April temperatures slightly above average; May could bring surge
The National Weather Service said Durango reached a high of 78 degrees on Thursday, breaking a previous record of 77 degrees set in 1960. (Jerry McBride/Durango Herald file)

The temperature in Durango reached a record 78 degrees on Thursday, breaking the previous high for April 10, according to the National Weather Service.

It surpassed the previous record of 77 degrees set in 1960, said Lucas Boyer, meteorologist with the National Weather Service in Grand Junction. The new record is 18 degrees above the average high of 60 degrees for April 10.

The record for April 11 is 77 degrees, set in 2023. As of 4:35 p.m. Friday, the temperature had reached 76 degrees, and Boyer said there was a reasonable chance the record could be tied or broken.

Boyer said he does not expect anymore record-breaking temperatures next week, with slightly cooler weather expected to arrive Sunday following a projected high of 78 degrees Saturday. Wind gusts of 25 mph to 35 mph are forecast for Saturday afternoon across Southwest Colorado.

Highs for Monday and Tuesday are forecast to be 72 degrees and 70 degrees, respectively.

“I don’t want to call it a cold front, but it is a cool front,” he said. “It’s going to allow some cooler air to come in behind this high that’s been cooking us for the past couple of days.”

Partly cloudy skies could contributed to the cooldown next week, Boyer said.

He said the seasonal outlook for April places temperatures slightly above normal.
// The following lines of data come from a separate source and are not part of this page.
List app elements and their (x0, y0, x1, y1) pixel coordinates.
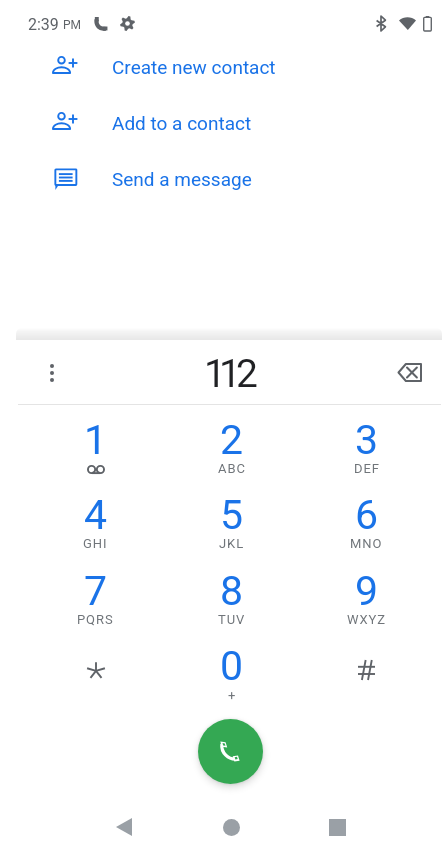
staticText: ABC (218, 461, 246, 475)
staticText: 0 (220, 642, 244, 690)
button[interactable]: Back (106, 809, 142, 845)
staticText: 2:39 (28, 15, 59, 34)
staticText: WXYZ (347, 612, 386, 626)
button[interactable] (28, 629, 163, 704)
staticText: 2 (220, 416, 244, 464)
staticText: 8 (220, 567, 244, 615)
button[interactable]: 9 (299, 554, 434, 629)
button[interactable]: Call (198, 719, 263, 784)
button[interactable]: 7 (28, 554, 163, 629)
button[interactable]: More options (34, 345, 70, 381)
button[interactable]: 8 (164, 554, 299, 629)
staticText: PM (63, 18, 82, 32)
button[interactable]: Add to a contact (0, 95, 448, 151)
button[interactable]: Backspace (392, 345, 428, 381)
staticText: 7 (84, 567, 108, 615)
button[interactable]: 5 (164, 478, 299, 553)
button[interactable]: 3 (299, 403, 434, 478)
staticText: Create new contact (112, 56, 276, 78)
staticText: 9 (355, 567, 379, 615)
button[interactable]: Home (213, 809, 249, 845)
staticText: 1 (84, 416, 108, 464)
staticText: 1 (204, 351, 226, 397)
staticText: Send a message (112, 168, 252, 190)
staticText: 5 (220, 491, 244, 539)
button[interactable]: Recent apps (319, 809, 355, 845)
staticText: 4 (84, 491, 108, 539)
button[interactable]: 0 (164, 629, 299, 704)
button[interactable] (299, 629, 434, 704)
staticText: MNO (350, 536, 383, 550)
staticText: PQRS (77, 612, 114, 626)
button[interactable]: 6 (299, 478, 434, 553)
staticText: 6 (355, 491, 379, 539)
button[interactable]: Create new contact (0, 39, 448, 95)
staticText: Add to a contact (112, 112, 252, 134)
staticText: TUV (218, 612, 246, 626)
staticText: + (228, 688, 237, 702)
staticText: 2 (236, 351, 258, 397)
staticText: DEF (354, 461, 380, 475)
staticText: 1 (219, 351, 241, 397)
staticText: JKL (219, 536, 245, 550)
staticText: 3 (355, 416, 379, 464)
button[interactable]: 1 (28, 403, 163, 478)
button[interactable]: Send a message (0, 151, 448, 207)
button[interactable]: 2 (164, 403, 299, 478)
staticText: GHI (83, 536, 108, 550)
button[interactable]: 4 (28, 478, 163, 553)
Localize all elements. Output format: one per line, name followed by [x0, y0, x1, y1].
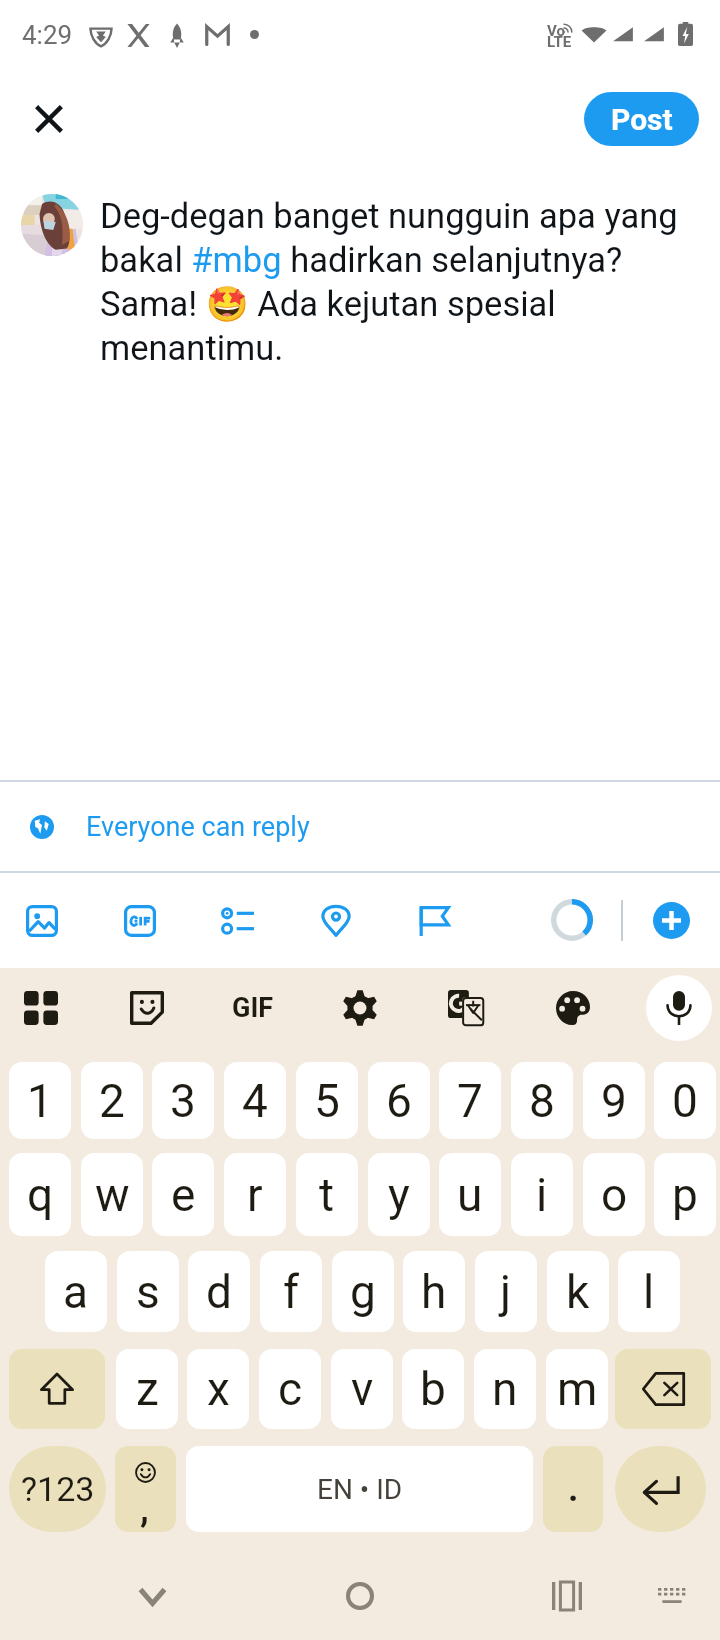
- button[interactable]: 7: [439, 1062, 501, 1139]
- button[interactable]: o: [583, 1153, 645, 1236]
- staticText: j: [500, 1265, 512, 1319]
- staticText: e: [171, 1168, 196, 1222]
- staticText: l: [643, 1265, 655, 1319]
- button[interactable]: n: [474, 1349, 536, 1429]
- button[interactable]: g: [332, 1251, 394, 1332]
- staticText: Deg-degan banget nungguin apa yang bakal…: [100, 196, 700, 368]
- staticText: a: [63, 1265, 89, 1319]
- staticText: t: [319, 1168, 335, 1222]
- staticText: o: [601, 1168, 628, 1222]
- staticText: y: [388, 1168, 410, 1222]
- button[interactable]: t: [296, 1153, 358, 1236]
- button[interactable]: 1: [9, 1062, 71, 1139]
- button[interactable]: x: [187, 1349, 249, 1429]
- staticText: r: [247, 1168, 263, 1222]
- button[interactable]: w: [81, 1153, 143, 1236]
- staticText: v: [351, 1362, 374, 1416]
- button[interactable]: Everyone can reply: [0, 782, 720, 871]
- button[interactable]: Close: [22, 92, 76, 146]
- button[interactable]: c: [259, 1349, 321, 1429]
- button[interactable]: u: [439, 1153, 501, 1236]
- button[interactable]: Voice input: [646, 975, 712, 1041]
- staticText: Vo: [547, 22, 565, 40]
- staticText: 4: [242, 1074, 268, 1128]
- button[interactable]: Character count: [542, 890, 602, 950]
- staticText: q: [27, 1168, 54, 1222]
- button[interactable]: h: [403, 1251, 465, 1332]
- staticText: Post: [611, 102, 673, 137]
- staticText: p: [672, 1168, 698, 1222]
- staticText: .: [568, 1468, 579, 1510]
- button[interactable]: d: [188, 1251, 250, 1332]
- staticText: 5: [314, 1074, 340, 1128]
- staticText: d: [206, 1265, 232, 1319]
- button[interactable]: z: [116, 1349, 178, 1429]
- staticText: ?123: [21, 1469, 95, 1509]
- button[interactable]: .: [543, 1446, 603, 1532]
- staticText: c: [278, 1362, 303, 1416]
- button[interactable]: j: [475, 1251, 537, 1332]
- button[interactable]: Change keyboard: [632, 1556, 712, 1636]
- staticText: 1: [27, 1074, 53, 1128]
- button[interactable]: q: [9, 1153, 71, 1236]
- button[interactable]: p: [654, 1153, 716, 1236]
- button[interactable]: Emoji: [115, 1446, 176, 1532]
- button[interactable]: Poll: [206, 873, 270, 969]
- button[interactable]: 6: [368, 1062, 430, 1139]
- button[interactable]: Keyboard settings: [342, 990, 378, 1026]
- button[interactable]: Shift: [9, 1349, 105, 1429]
- button[interactable]: 5: [296, 1062, 358, 1139]
- staticText: x: [207, 1362, 230, 1416]
- staticText: g: [350, 1265, 376, 1319]
- staticText: 2: [99, 1074, 125, 1128]
- button[interactable]: 3: [152, 1062, 214, 1139]
- button[interactable]: 0: [654, 1062, 716, 1139]
- button[interactable]: i: [511, 1153, 573, 1236]
- button[interactable]: Home: [320, 1556, 400, 1636]
- staticText: i: [536, 1168, 548, 1222]
- button[interactable]: 4: [224, 1062, 286, 1139]
- button[interactable]: Recent apps: [527, 1556, 607, 1636]
- button[interactable]: k: [547, 1251, 609, 1332]
- button[interactable]: 2: [81, 1062, 143, 1139]
- button[interactable]: Hide keyboard: [112, 1556, 192, 1636]
- button[interactable]: 9: [583, 1062, 645, 1139]
- staticText: 9: [601, 1074, 627, 1128]
- button[interactable]: a: [45, 1251, 107, 1332]
- button[interactable]: Theme: [556, 991, 590, 1025]
- staticText: m: [557, 1362, 598, 1416]
- button[interactable]: 8: [511, 1062, 573, 1139]
- staticText: 8: [529, 1074, 555, 1128]
- button[interactable]: Enter: [615, 1446, 706, 1532]
- button[interactable]: GIF keyboard: [228, 988, 278, 1028]
- staticText: ,: [140, 1488, 149, 1530]
- button[interactable]: r: [224, 1153, 286, 1236]
- button[interactable]: EN • ID: [186, 1446, 533, 1532]
- staticText: 6: [386, 1074, 412, 1128]
- button[interactable]: Post: [584, 92, 699, 146]
- button[interactable]: Backspace: [615, 1349, 711, 1429]
- staticText: b: [420, 1362, 446, 1416]
- staticText: GIF: [232, 992, 274, 1024]
- staticText: LTE: [547, 33, 572, 51]
- button[interactable]: l: [618, 1251, 680, 1332]
- button[interactable]: Location: [304, 873, 368, 969]
- button[interactable]: Stickers: [130, 991, 164, 1025]
- button[interactable]: Apps: [24, 991, 58, 1025]
- button[interactable]: Add GIF: [108, 873, 172, 969]
- staticText: Everyone can reply: [86, 811, 310, 843]
- button[interactable]: Add another post: [653, 902, 690, 939]
- button[interactable]: Community: [402, 873, 466, 969]
- button[interactable]: e: [152, 1153, 214, 1236]
- button[interactable]: b: [402, 1349, 464, 1429]
- button[interactable]: f: [260, 1251, 322, 1332]
- button[interactable]: s: [117, 1251, 179, 1332]
- button[interactable]: ?123: [9, 1446, 106, 1532]
- button[interactable]: Add photo: [10, 873, 74, 969]
- button[interactable]: m: [546, 1349, 608, 1429]
- button[interactable]: y: [368, 1153, 430, 1236]
- button[interactable]: v: [331, 1349, 393, 1429]
- button[interactable]: Profile photo: [21, 194, 83, 256]
- button[interactable]: Translate: [448, 990, 484, 1026]
- staticText: 0: [672, 1074, 698, 1128]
To see more records fall, highs would need to push about 20 degrees above average.

The Four Corners is being outcompeted by warmer-than-average temperatures over the Great Plains, he said.

He said projections into early May hint that above-normal temperatures are possible.

“That’s going to be predicated on getting another one of these big ridges of high pressure in over the Four Corners,” Boyer said. “The long-term climate folks are a little bullish on that actually happening, so we’ll see, but April looks like we stay a little bit above normal, then maybe surging upward from there.”